School of Life Sciences and Technology, Tongji University, 200092, China.
J Chem Inf Model. 2012 Mar 26;52(3):834-43. doi: 10.1021/ci200481c. Epub 2012 Feb 29.
The current drug virtual screen (VS) methods mainly include two categories. i.e., ligand/target structure-based virtual screen and that, utilizing protein-ligand interaction fingerprint information based on the large number of complex structures. Since the former one focuses on the one-side information while the later one focuses on the whole complex structure, they are thus complementary and can be boosted by each other. However, a common problem faced here is how to present a comprehensive understanding and evaluation of the various virtual screen results derived from various VS methods. Furthermore, there is still an urgent need for developing an efficient approach to fully integrate various VS methods from a comprehensive multiview perspective. In this study, our virtual screen schema based on multiview similarity integration and ranking aggregation was tested comprehensively with statistical evaluations, providing several novel and useful clues on how to perform drug VS from multiple heterogeneous data sources. (1) 18 complex structures of HIV-1 protease with ligands from the PDB were curated as a test data set and the VS was performed with five different drug representations. Ritonavir ( 1HXW ) was selected as the query in VS and the weighted ranks of the query results were aggregated from multiple views through four similarity integration approaches. (2) Further, one of the ranking aggregation methods was used to integrate the similarity ranks calculated by gene ontology (GO) fingerprint and structural fingerprint on the data set from connectivity map, and two typical HDAC and HSP90 inhibitors were chosen as the queries. The results show that rank aggregation can enhance the result of similarity searching in VS when two or more descriptions are involved and provide a more reasonable similarity rank result. Our study shows that integrated VS based on multiple data fusion can achieve a remarkable better performance compared to that from individual ones and, thus, serves as a promising way for efficient drug screening, taking advantages of the rapidly accumulated molecule representations and heterogeneous data in the pharmacological area.

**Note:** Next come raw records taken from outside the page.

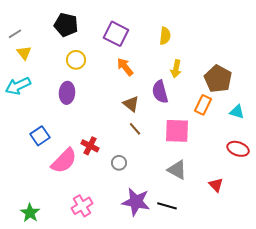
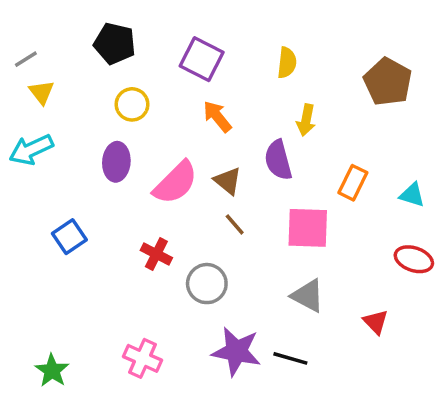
brown pentagon: (218, 79) -> (388, 82), moved
pink semicircle: (64, 161) -> (176, 183), moved
gray circle: (119, 163) -> (207, 284), size x1.5
pink cross: (82, 206) -> (142, 358), turned -35

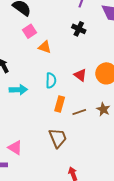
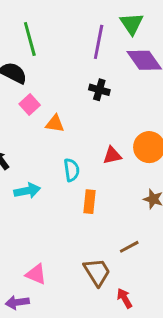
red triangle: (80, 75) -> (112, 155), turned -40
brown line: (79, 112) -> (129, 247), moved
brown trapezoid: (58, 138) -> (97, 272), moved

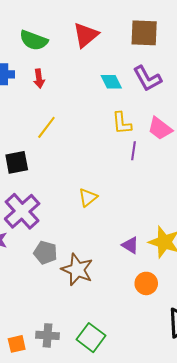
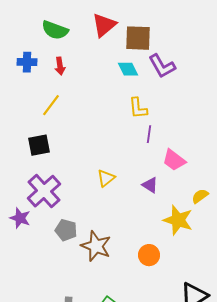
brown square: (144, 33) -> (138, 38), moved
yellow line: (46, 127) -> (51, 105), moved
pink trapezoid: (160, 128) -> (174, 160), moved
purple triangle: (130, 245) -> (150, 185), moved
orange circle: (146, 283) -> (149, 255), moved

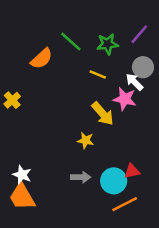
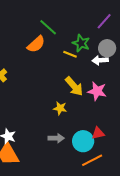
green star: (108, 44) -> (81, 43), moved, turned 30
orange semicircle: (42, 59) -> (36, 44), moved
white arrow: (134, 82) -> (100, 60), turned -49
pink star: (125, 99) -> (97, 91), moved

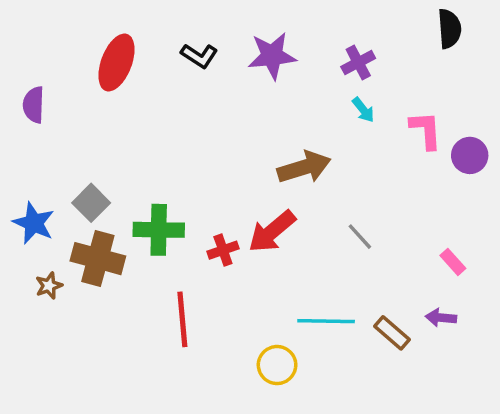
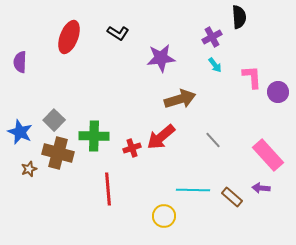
black semicircle: (449, 29) -> (239, 17), moved
purple star: (272, 56) -> (161, 58), moved
pink rectangle: (453, 262) -> (268, 155), size x2.0

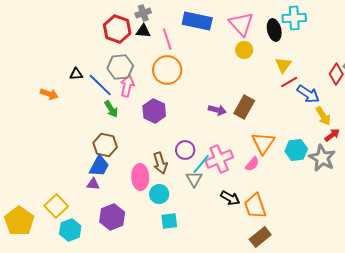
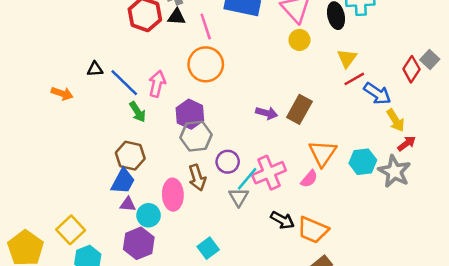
gray hexagon: (120, 67) -> (196, 136), moved
purple triangle: (93, 184) -> (128, 204), moved
cyan circle: (159, 194) -> (149, 215), moved
orange trapezoid: (255, 206) -> (313, 230), turned -48
cyan square: (169, 221) -> (208, 248), turned -30

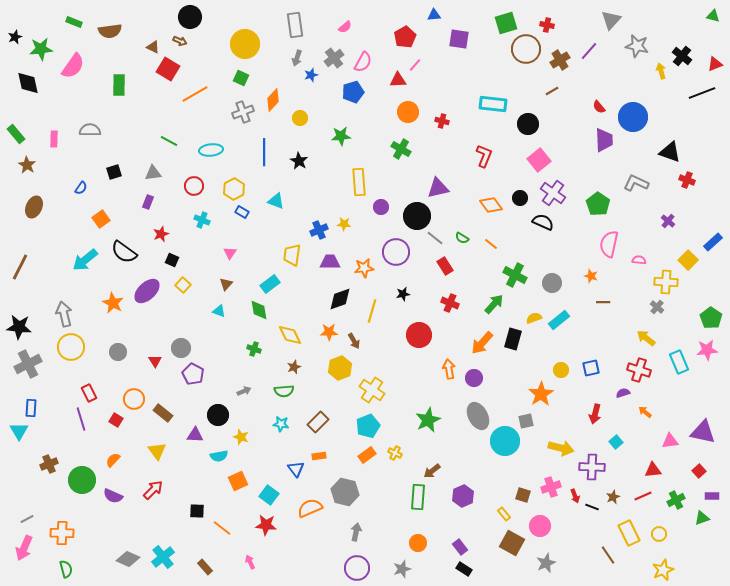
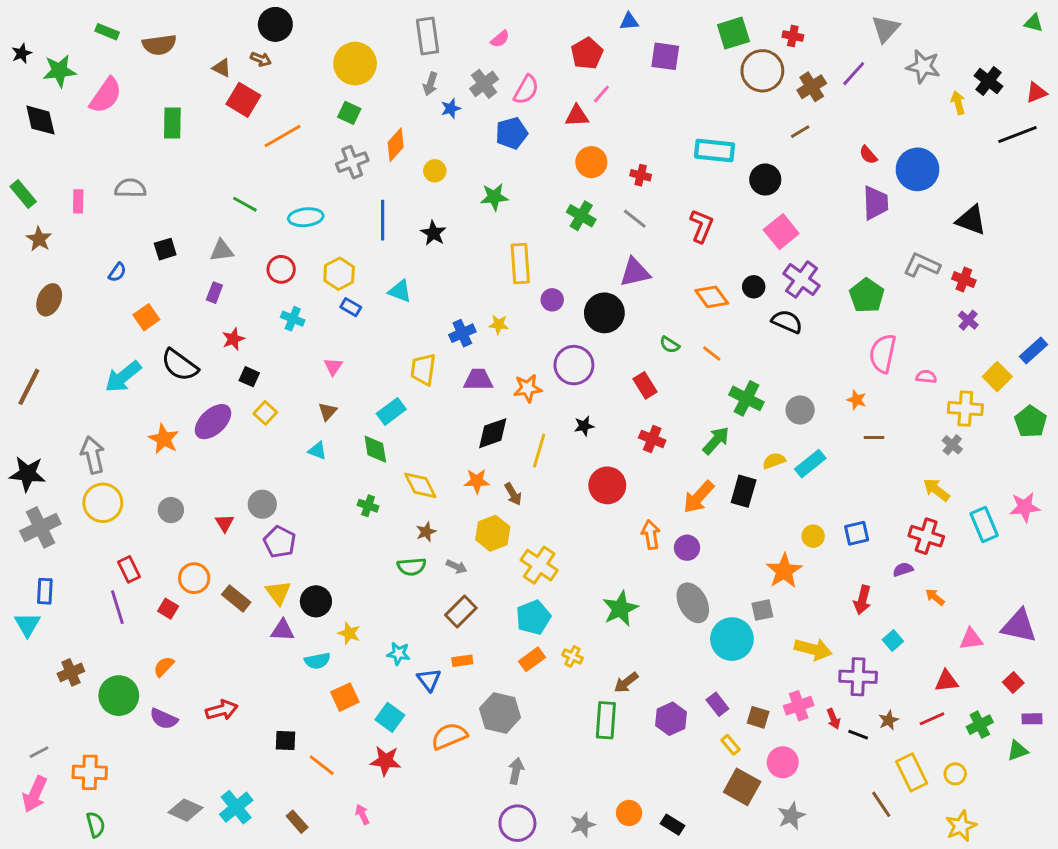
red cross: (687, 180) -> (964, 280), moved
gray line: (435, 238) -> (635, 219), moved
green pentagon: (711, 318) -> (1031, 422), moved
gray arrow: (244, 391) -> (457, 567), moved, turned 48
cyan star: (281, 424) -> (399, 654), moved
yellow triangle: (157, 451) -> (278, 593), moved
red arrow: (153, 490) -> (222, 710), turned 30
orange circle: (418, 543) -> (629, 813), moved
purple rectangle: (460, 547) -> (717, 704), moved

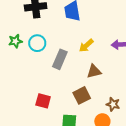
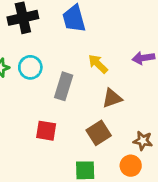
yellow arrow: (86, 46) -> (98, 64), turned 91
red square: (43, 101) -> (46, 131), moved

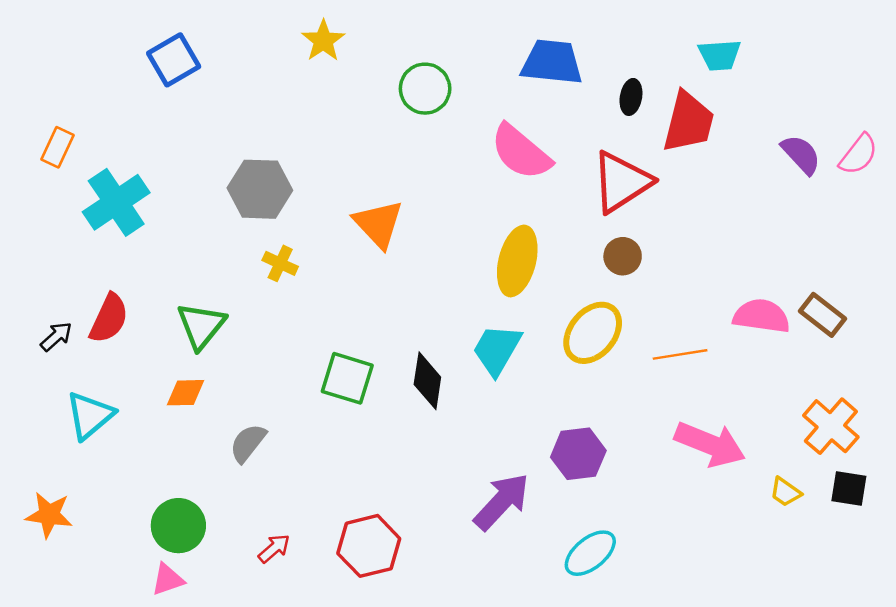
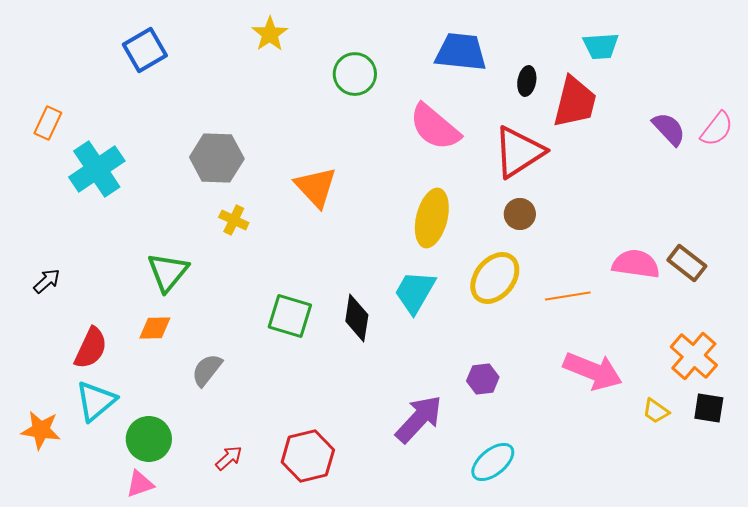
red semicircle: (109, 318) -> (91, 348), moved
cyan triangle: (90, 415) -> (96, 401), moved
purple hexagon: (578, 454) -> (483, 379), size x0.7

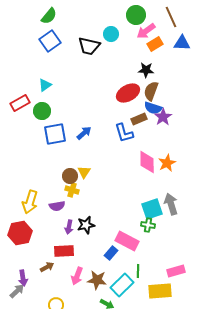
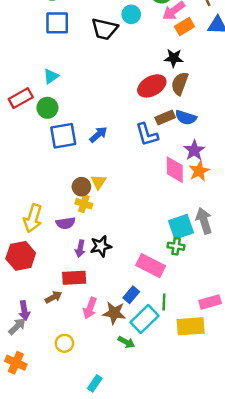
blue square: (50, 41) -> (57, 23), turned 35
blue semicircle: (153, 108) -> (186, 118), moved
purple star: (163, 117) -> (194, 150), moved
blue rectangle: (111, 253) -> (131, 295), moved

当前的药物虚拟筛选(VS)方法主要包括两类,即配体/靶标结构为基础的虚拟筛选和基于大量复合物结构的蛋白质-配体相互作用指纹信息的虚拟筛选。由于前者侧重于单方面的信息,而后者侧重于整个复合物结构,因此它们是互补的,可以相互促进。然而,这里面临的一个共同问题是如何全面理解和评估各种 VS 方法得出的各种虚拟筛选结果。此外,仍然迫切需要开发一种有效的方法,从综合多视角全面整合各种 VS 方法。在这项研究中,我们基于多视图相似性集成和排序聚合的虚拟筛选方案进行了全面的统计评估,为如何从多个异构数据源进行药物 VS 提供了一些新颖而有用的线索。(1)从 PDB 中选择了 18 个带有配体的 HIV-1 蛋白酶复合物结构作为测试数据集,并使用五种不同的药物表示进行 VS。利托那韦(1HXW)被选为 VS 中的查询,通过四种相似性集成方法从多个视图聚合查询结果的加权排名。(2)进一步,使用其中一种排序聚合方法将连通性图谱上基于基因本体(GO)指纹和结构指纹计算的相似性排名集成到数据集上,并选择两种典型的 HDAC 和 HSP90 抑制剂作为查询。结果表明,当涉及两个或更多描述时,排序聚合可以增强 VS 中的相似性搜索结果,并提供更合理的相似性排名结果。我们的研究表明,基于多数据融合的综合 VS 可以比单个 VS 获得更好的性能,从而为高效的药物筛选提供了一种有前途的方法,利用药理学领域中快速积累的分子表示和异构数据的优势。